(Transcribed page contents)
============================================================

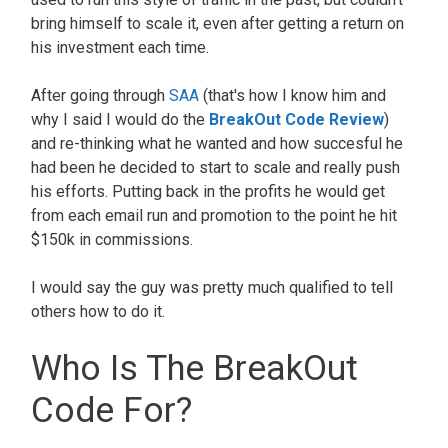
bring himself to scale it, even after getting a return on
his investment each time.
After going through
SAA
(that's how I know him and
why I said I would do the
BreakOut Code Review
)
and re-thinking what he wanted and how succesful he
had been he decided to start to scale and really push
his efforts. Putting back in the profits he would get
from each email run and promotion to the point he hit
$150k in commissions.
I would say the guy was pretty much qualified to tell
others how to do it.
Who Is The BreakOut
Code For?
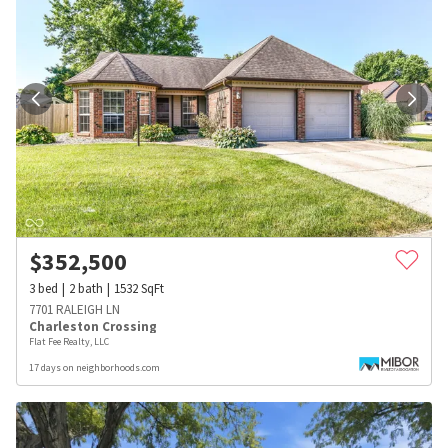
$
352,500
3
bed
2
bath
1532
SqFt
7701 RALEIGH LN
Charleston Crossing
Flat Fee Realty, LLC
17 days on neighborhoods.com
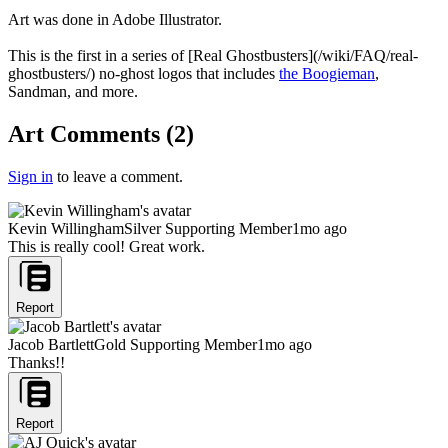
Art was done in Adobe Illustrator.
This is the first in a series of [Real Ghostbusters](/wiki/FAQ/real-
ghostbusters/) no-ghost logos that includes
the Boogieman
,
Sandman, and more.
Art Comments
(
2
)
Sign in
to leave a comment.
Kevin Willingham
Silver Supporting Member
1mo ago
This is really cool! Great work.
Report
Jacob Bartlett
Gold Supporting Member
1mo ago
Thanks!!
Report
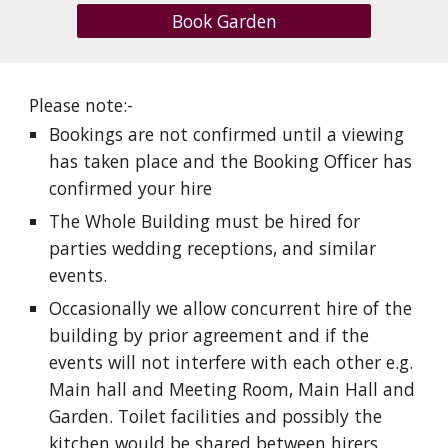
Book Garden
Please note:-
Bookings are not confirmed until a viewing
has taken place and the Booking Officer has
confirmed your hire
The Whole Building must be hired for
parties wedding receptions, and similar
events.
Occasionally we allow concurrent hire of the
building by prior agreement and if the
events will not interfere with each other e.g.
Main hall and Meeting Room, Main Hall and
Garden. Toilet facilities and possibly the
kitchen would be shared between hirers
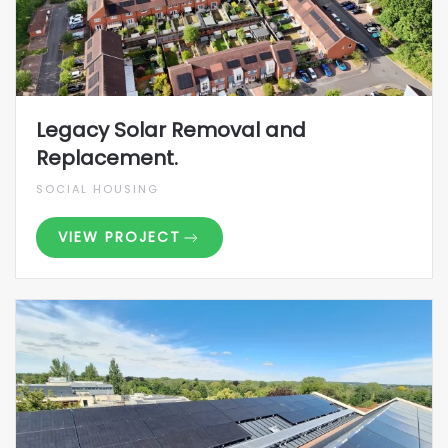
Legacy Solar Removal and
Replacement.
SOCIAL HOUSING
VIEW PROJECT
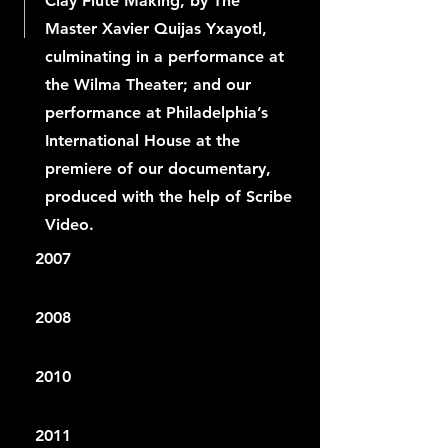
Clay Flute Making, by The
Master Xavier Quijas Yxayotl,
culminating in a performance at
the Wilma Theater; and our
performance at Philadelphia’s
International House at the
premiere of our documentary,
produced with the help of Scribe
Video.
2007
2008
2010
2011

============================================================

**Directions**
Among the entries above, how many lines hold the string "This"? Answer with the bare number.

**Expected answer**
2